Rights groups said the lack of communication with the besieged city was alarming. There were also some reports that water supplies were blocked.
"Hama has been cut off. We're in the dark and of course we're very worried," said Human Rights Watch's Beirut-based senior Syria and Lebanon researcher, Nadim Houry.
Rami Abdel Rahman of the Syrian Observatory for Human Rights said 1,500 families managed to flee Hama in the last 48 hours, heading mainly to the east or the west of the besieged city. Other activists said authorities had blocked the road north toward Aleppo and Turkey.
"We are talking about hundreds of families leaving Hama since yesterday by cars and pick-up trucks," said one activist in touch with the families which escaped.
"The Aleppo road is the most dangerous, with most 'shabbiha' (pro-Assad militia) stationed there to prevent movement up to Turkey," he said. A resident of Aleppo said police were turning families from Hama back at roadblocks.
Abdel Rahman of the Syrian Observatory said seven other people were killed across Syria during protests on Wednesday night, three of them in the southern Deraa province and two in the Damascus district of Midan.
ELECTION LAWS
Alongside the military crackdown, Assad has also lifted a state of emergency in place for nearly 50 years and promised constitutional changes to open Syria up to multi-party politics.
On Thursday he formally approved laws passed by the cabinet last week allowing the formation of political parties other than his ruling Baath Party and regulating elections to parliament, which has so far been a rubber-stamp assembly.
But most figures in Syria's fractured opposition reject any dialogue with Assad while the repression continues.
The United States, which says Assad has lost legitimacy to rule, described him on Wednesday as the cause of instability in the country. "Syria would be a better place without President Assad," White House spokesman Jay Carney said.
In New York, Indian Ambassador Hardeep Singh Puri, president this month of the Security Council, read out a statement condemning "widespread violations of human rights and the use of force against civilians by the Syrian authorities".
The U.N. document agreed after three days of hard bargaining urged Damascus to fully respect human rights and comply with its obligations under international law.

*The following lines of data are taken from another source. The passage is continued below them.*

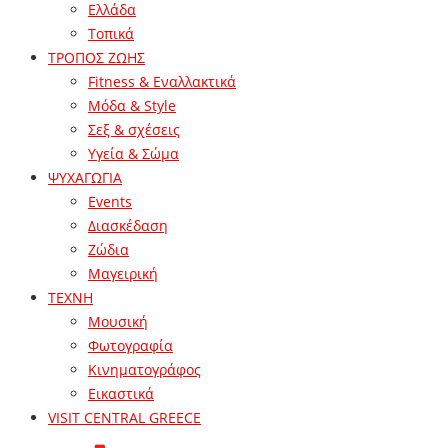
Ελλάδα
Τοπικά
ΤΡΟΠΟΣ ΖΩΗΣ
Fitness & Εναλλακτικά
Μόδα & Style
Σεξ & σχέσεις
Υγεία & Σώμα
ΨΥΧΑΓΩΓΙΑ
Events
Διασκέδαση
Ζώδια
Μαγειρική
ΤΕΧΝΗ
Μουσική
Φωτογραφία
Κινηματογράφος
Εικαστικά
VISIT CENTRAL GREECE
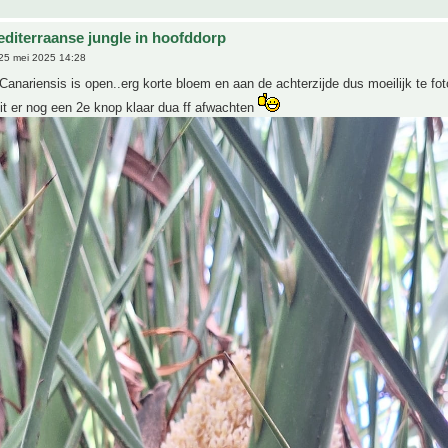
editerraanse jungle in hoofddorp
25 mei 2025 14:28
anariensis is open..erg korte bloem en aan de achterzijde dus moeilijk te fot
it er nog een 2e knop klaar dua ff afwachten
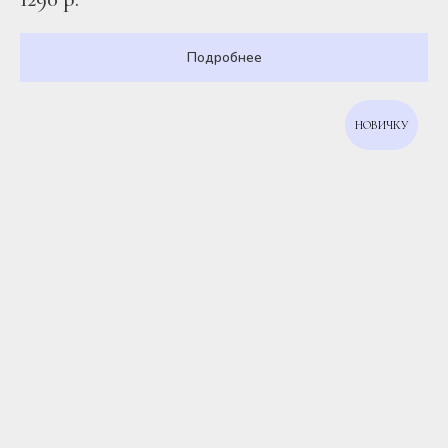
Подробнее
НОВИЧКУ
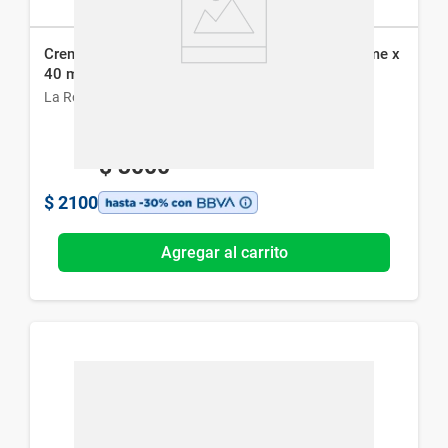
Crema Facial La Roche-Posay Effaclar H Iso-Biome x
40 ml
La Roche-Posay
$
3000
$
2100
Agregar al carrito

But it also urged all sides to act with restraint, reflecting divisions between the West on one hand, and China and Russia, which has a naval base in Syria. Russia said it was important that the U.N. document discouraged international involvement in Syria's affairs.
"Moscow is convinced that a solution to the situation in that country must be brought about by the Syrians themselves without any outside interference in the all-Syrian dialogue," the foreign ministry said in a statement posted on its website.
A Syrian pharmacist who managed to talk with her family in Hama told Reuters that they had tried to flee but that the "shabbiha" were randomly shooting residents.
The official Syrian news agency said "armed terrorist groups" had abducted three oil-well guards in Deir al-Zor on Wednesday, and killed one policeman.